Publisher's Synopsis
This textbook covers the foundations, concepts, and implementations of Generative AI. It offers a multifaceted learning experience, providing the students with the knowledge and skills essential for the evolving field of Generative AI. It covers both the theory and the practical implementation, and every concept is explained with simple and easy-to-understand examples. The implementation of each generative AI model is also part of the textbook.

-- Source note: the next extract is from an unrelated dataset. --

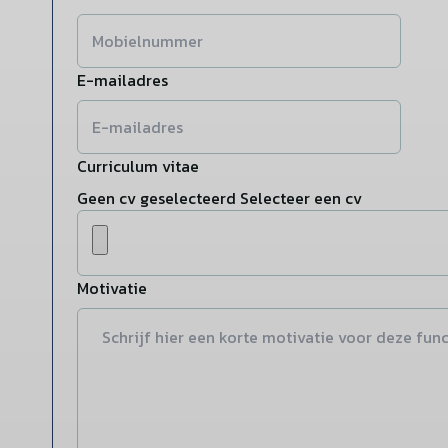
E-mailadres
Curriculum vitae
Geen cv geselecteerd
Selecteer een cv
Motivatie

The textbook consists of four parts. Part 1 which consists of two chapters is an introduction to Generative AI. It provides an exploration of the fundamental concepts underlying the field of generative Artificial Intelligence. It builds a strong foundation for the reader to understand the remaining parts. In the seven chapters of Part 2, all the core concepts of Generative AI like Variational Autoencoders, Generative Adversarial Networks, Normalizing Flow Models Autoregressive Models, Energy-based and Diffusion Models and Large Language Models (LLMs) are covered. In Part 3, applications of Generative AI including World Models, Content Generation with Generative Models and Building Applications with LLMs are discussed. Finally, Part 4, looks at the ethical considerations for the development and deployment of Generative AI models. Chapter-wise complete source codes are delivered as an additional resource. Practical exercises are also included at the end of each chapter.
The textbook was specifically written to enable the teaching of both basic and advanced concepts from one single book. The book is suitable for both undergraduate and graduate students in computer science and engineering. This textbook is a valuable resource for students who want to study the domain of Generative AI.